Yup, from London (or thereabouts). Here's the craziest part of all, shipped UPS Monday morning in London, was in my hands Tuesday by noon in KY. 

It's in great shape, no rust, dents, chrome is almost perfect. Paint is pretty worked over however. I've got to finish amassing parts (winter project) and get it built up as is and make sure the fit and all are right. Then I'll break it back down and get the paint sorted.


----------



## TACSTS (Feb 4, 2004)

UPDATE: 

Here's a few teaser shots post-repaint. Need to get it prepped (chased&faced) and will build some over the next weekend or two. I'm pumped.


----------



## boneman (Nov 26, 2001)

*Who did the paint?*

Looks nice. They also apply the decals? As for components, go with what you like be it DA, Campag or SRAM. I started with Campag NR, went to Shimano when Campag lost their way, came back to Campag but now looking at DA 7900. I ran 7700 and Campag 10 for years and rarely F'd up a shift or stop. Both have their merits and it could be as simple as which one is more comfortable to ride in the hoods. I like the adjustable reach on the SRAM Red and 7900.


----------



## TACSTS (Feb 4, 2004)

Noah Rosen at Velocolour in Toronto, Ontario did the paint. The decals are re-pro's from some guy in Australia that makes very complete and authentic reproductions for lots of older Euro brands. 

The build is going to be Chorus-10spd.


----------



## jroden (Jun 15, 2004)

I have been using 9 speed ultegra on mine for years and just this winter got a 10 speed dura ace group for it, wow what a wonderful difference in the shifting.
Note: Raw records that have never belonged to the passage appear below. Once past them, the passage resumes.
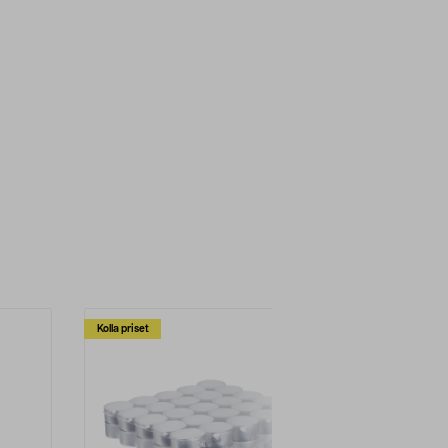
Kolla priset
Multibuy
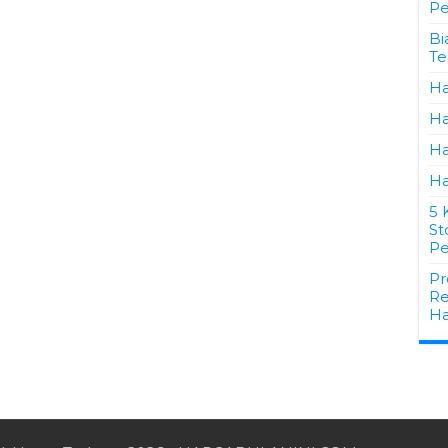
Pe
Bi
Te
Ha
Ha
Ha
Ha
5 
St
Pe
Pr
Re
Ha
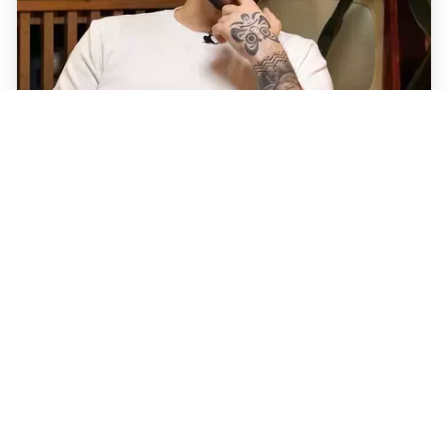
У Нясвіжы з вялікай зніжкай
прадаюць стогадовую вілу
польскіх чыноўнікаў. За што яе
хвалілі міжваенныя крытыкі?
На мітынг у Вільні
палітзняволеная Дзядзюля
прыйшла з локшынай у руках, каб
аддаць яе Кучынскаму. Але не
данесла
12
Святлана Шаціліна патлумачыла,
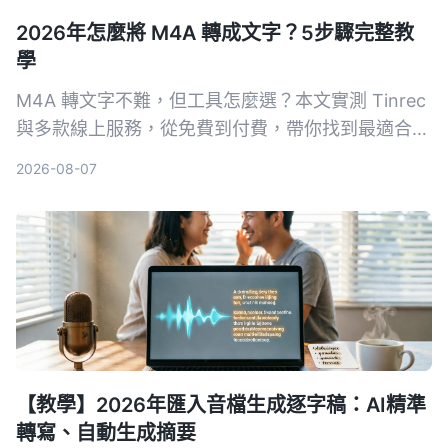
2026年怎麼將 M4A 轉成文字？5步驟完整教
學
M4A 轉文字不難，但工具怎麼選？本文實測 Tinrec
與多款線上服務，從免費到付費，帶你找到最適合自
己的轉文字方案，不只轉逐字稿，還能 AI 整理重
2026-08-07
點、待辦事項。
【教學】2026年匯入音檔生成逐字稿：AI精準
轉寫、自動生成摘要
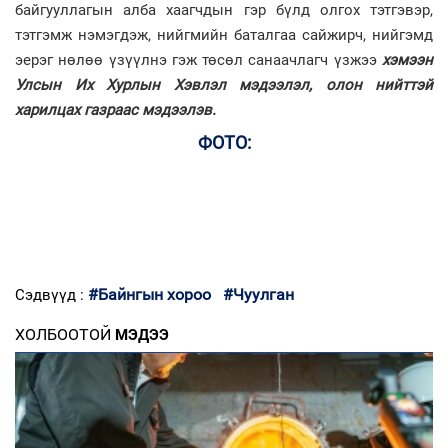
байгууллагын алба хаагчдын гэр бүлд олгох тэтгэвэр,
тэтгэмж нэмэгдэж, нийгмийн баталгаа сайжирч, нийгэмд
эерэг нөлөө үзүүлнэ гэж төсөл санаачлагч үзжээ
хэмээн
Улсын Их Хурлын Хэвлэл мэдээлэл, олон нийттэй
харилцах газраас мэдээлэв.
ФОТО:
#Байнгын хороо
#Чуулган
Сэдвүүд :
ХОЛБООТОЙ
МЭДЭЭ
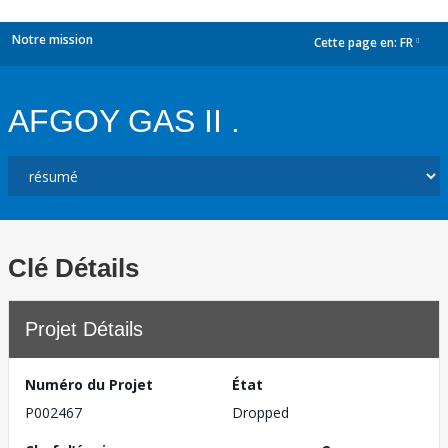
Notre mission
Cette page en:
FR
dropdown
AFGOY GAS II .
Clé Détails
Projet Détails
Numéro du Projet
État
P002467
Dropped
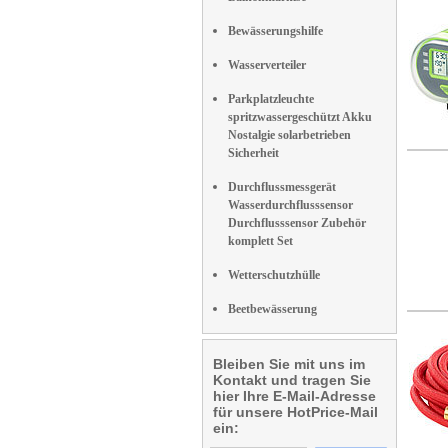
Bewässerungshilfe
Wasserverteiler
Parkplatzleuchte
spritzwassergeschützt Akku
Nostalgie solarbetrieben
Sicherheit
Durchflussmessgerät
Wasserdurchflusssensor
Durchflusssensor Zubehör
komplett Set
Wetterschutzhülle
Beetbewässerung
Bleiben Sie mit uns im
Kontakt und tragen Sie
hier Ihre E-Mail-Adresse
für unsere HotPrice-Mail
ein:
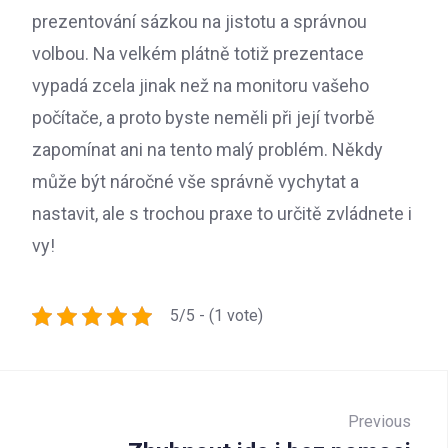
prezentování sázkou na jistotu a správnou
volbou. Na velkém plátně totiž prezentace
vypadá zcela jinak než na monitoru vašeho
počítače, a proto byste neměli při její tvorbě
zapomínat ani na tento malý problém. Někdy
může být náročné vše správně vychytat a
nastavit, ale s trochou praxe to určitě zvládnete i
vy!
5/5 - (1 vote)
Navigace
pro
Previous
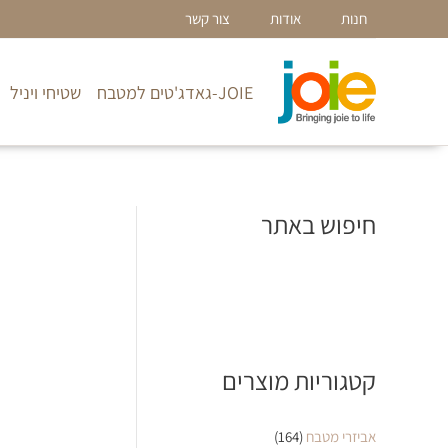
ילוג
חנות
אודות
צור קשר
תוכן
JOIE-גאדג'טים למטבח
שטיחי ויניל
חיפוש באתר
קטגוריות מוצרים
אביזרי מטבח
(164)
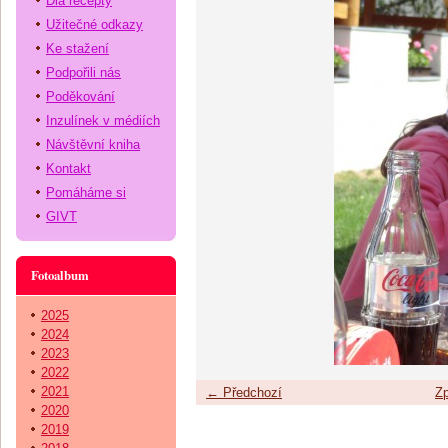
Dia recepty
Užitečné odkazy
Ke stažení
Podpořili nás
Poděkování
Inzulínek v médiích
Návštěvní kniha
Kontakt
Pomáháme si
GIVT
Fotoalbum
2025
2024
2023
2022
2021
← Předchozí
Zp
2020
2019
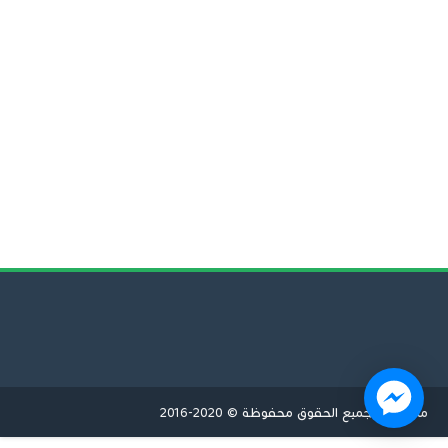
ما قورايا | جميع الحقوق محفوظة © 2020-2016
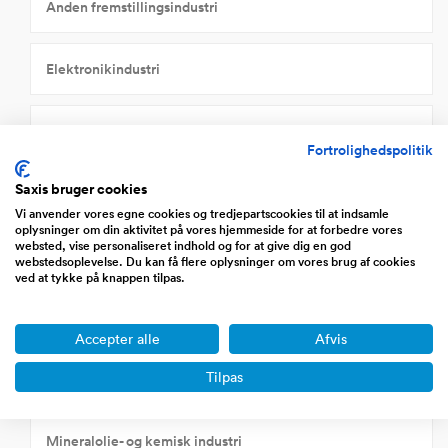
Anden fremstillingsindustri
Elektronikindustri
Gummi- og plastindustri
Fortrolighedspolitik
Saxis bruger cookies
Jern- og metalindustri
Vi anvender vores egne cookies og tredjepartscookies til at indsamle
oplysninger om din aktivitet på vores hjemmeside for at forbedre vores
websted, vise personaliseret indhold og for at give dig en god
Landbrug, fiskeri og råvareudvinding
webstedsoplevelse. Du kan få flere oplysninger om vores brug af cookies
ved at tykke på knappen tilpas.
Levnedsmiddelindustri
Accepter alle
Afvis
Tilpas
Maskinindustri
Mineralolie- og kemisk industri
I guess all the grime in the old levers may have been a contributor or perhaps the new DA shifts that much better. 

My other upgrade for the MXL this season is tubular tires for training, I went out the other day on the bombed out springtime roads with about 85 psi and a good shot of stans in the tires and had a comfortable and smooth ride, five stars for that upgrade.


----------